The saving involved from the cut – £135m to £160m a year – was not large, while the victims of the cuts were not people who could be demonised by the popular press – no one has ever described a user of residential care as a scrounger.
Birmingham forced to scrap rise in eligibility thresholds for care
Birmingham Council became the focus for anger against adult social care cuts in December 2010 when it announced plans to set the country’s tightest criteria for care – at a ‘super-critical level’ above the critical band specified as the highest threshold in government guidance. Though it later softened its proposal to raising its threshold to critical, from substantial, the authority was taken to judicial review by four disabled residents, and in April, the residents won their case.
Mr Justice Walker ruled that the council had breached its Disability Discrimination Act 1995 duty to promote equality for disabled people in its decision-making because it had not adequately assessed the impact of the rise in thresholds on disabled people or analysed how this could be mitigated.
The ruling had significant repercussions. Birmingham decided to retain a substantial threshold for care, forcing it to look elsewhere for the savings earmarked. And, significantly, two disabled residents of the Isle of Wight won a similar case in November against that council’s decision to raise eligibility for care.
As council budgets tighten further in 2012, authorities considering raising thresholds will have to ensure that they take the lessons of these judgements fully on board before they do so.
Youth Justice Board saved from the chop
The Youth Justice Board’s abolition was announced in October 2010 as part of the so-called “bonfire of the quangos”. Its responsibilities were to be transferred to a specialist youth justice unit in the Ministry of Justice, headed by YJB chief executive John Drew.
However, in November this year, the government scrapped the idea and agreed to save the YJB, by removing its abolition from the Public Bodies Bill.
The U-turn followed a concerted campaign to save it within Parliament – led by former YJB chair Lord Warner – and outside, by the board itself and youth justice campaigners. All argued that a dedicated body was needed to ensure the specific needs of young people in the justice system were recognised.
Council forced to review freeze on provider fees
Back to adult social care and also to judicial reviews. Providers have long complained that fees paid to them by councils have not kept up with the rising costs of care. So there was jubilation in provider circles in November, when a judge ordered Sefton Council to review its decision to freeze fees for care homes.
Judge Raynor QC found that the council had failed to fulfil its duty to demonstrate that fees were sufficient to meet assessed care needs, and said that it had failed to carry out meaningful consultation with providers.
The judgement was reinforced within weeks when a second council, Leicestershire, was ordered to review its fees on similar grounds.
Climbdown on blanket 5% pay cut
Social care workers have had little luck in their fights this year against redundancy, pay cuts or freezes or reductions in their pensions, either at a national or a local level.

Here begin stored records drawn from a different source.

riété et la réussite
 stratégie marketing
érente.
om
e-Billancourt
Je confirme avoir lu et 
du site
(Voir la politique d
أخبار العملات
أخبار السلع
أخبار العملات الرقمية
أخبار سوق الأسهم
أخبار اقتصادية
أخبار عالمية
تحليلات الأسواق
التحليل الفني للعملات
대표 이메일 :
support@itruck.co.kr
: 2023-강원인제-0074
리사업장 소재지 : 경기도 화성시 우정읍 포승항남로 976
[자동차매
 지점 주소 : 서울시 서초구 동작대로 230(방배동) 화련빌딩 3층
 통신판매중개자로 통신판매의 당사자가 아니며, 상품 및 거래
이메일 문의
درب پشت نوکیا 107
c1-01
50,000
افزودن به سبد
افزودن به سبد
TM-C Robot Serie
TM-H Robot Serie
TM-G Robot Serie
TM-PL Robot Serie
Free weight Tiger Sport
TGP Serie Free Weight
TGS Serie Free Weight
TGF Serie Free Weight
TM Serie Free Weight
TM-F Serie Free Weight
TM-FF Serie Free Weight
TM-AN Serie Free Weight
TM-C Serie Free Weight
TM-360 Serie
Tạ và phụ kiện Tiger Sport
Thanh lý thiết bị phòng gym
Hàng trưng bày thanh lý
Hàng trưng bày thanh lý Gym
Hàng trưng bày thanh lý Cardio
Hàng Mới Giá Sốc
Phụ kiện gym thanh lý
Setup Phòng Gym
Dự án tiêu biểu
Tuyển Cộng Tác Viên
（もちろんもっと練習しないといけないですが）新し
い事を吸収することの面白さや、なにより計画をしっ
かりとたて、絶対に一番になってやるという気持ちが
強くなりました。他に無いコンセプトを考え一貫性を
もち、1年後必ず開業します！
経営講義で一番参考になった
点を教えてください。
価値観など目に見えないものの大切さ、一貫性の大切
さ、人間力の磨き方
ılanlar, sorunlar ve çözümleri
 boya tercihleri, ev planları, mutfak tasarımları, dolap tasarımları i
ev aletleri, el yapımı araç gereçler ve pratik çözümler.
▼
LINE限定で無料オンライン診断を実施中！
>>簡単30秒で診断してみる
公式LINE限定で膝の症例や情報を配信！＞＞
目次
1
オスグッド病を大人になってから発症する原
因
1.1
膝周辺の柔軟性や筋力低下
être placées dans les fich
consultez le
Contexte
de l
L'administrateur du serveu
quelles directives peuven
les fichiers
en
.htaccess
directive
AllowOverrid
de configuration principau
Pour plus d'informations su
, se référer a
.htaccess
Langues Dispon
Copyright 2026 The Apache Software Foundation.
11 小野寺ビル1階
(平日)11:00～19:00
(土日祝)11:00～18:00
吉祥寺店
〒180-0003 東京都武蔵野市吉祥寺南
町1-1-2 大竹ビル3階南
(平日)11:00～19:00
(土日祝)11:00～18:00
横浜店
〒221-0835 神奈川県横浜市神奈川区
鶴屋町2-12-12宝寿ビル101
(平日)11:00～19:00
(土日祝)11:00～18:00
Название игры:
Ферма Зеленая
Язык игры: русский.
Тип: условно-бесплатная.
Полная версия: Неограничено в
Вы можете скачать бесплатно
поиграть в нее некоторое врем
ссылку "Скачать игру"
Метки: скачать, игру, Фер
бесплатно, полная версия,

One of the central battlegrounds has been in Southampton, which announced cuts of 5% in pay packets for staff in December last year, alongside other reductions to sick pay and mileage.
While much of these cuts remain intact amid strike action by unions, staff claimed one victory after the council climbed down in January from imposing a 5% cut on all staff.
Instead, it opted for a sliding scale, which ensured that staff earning less than £17,500, including many social care workers, did not see their pay cut, though cuts of 4.5% were retained for staff earning £22,000 to £35,000, a group including many social workers.
The council subseqeuntly offered to increase the threshold at which it started cutting pay to £22,000, but this was rejected by unions.
More battles to come in 2012
The stage is set for more battles over cuts in 2012, at national and local level. Campaigners will be hoping that they claim many more scalps in the New Year.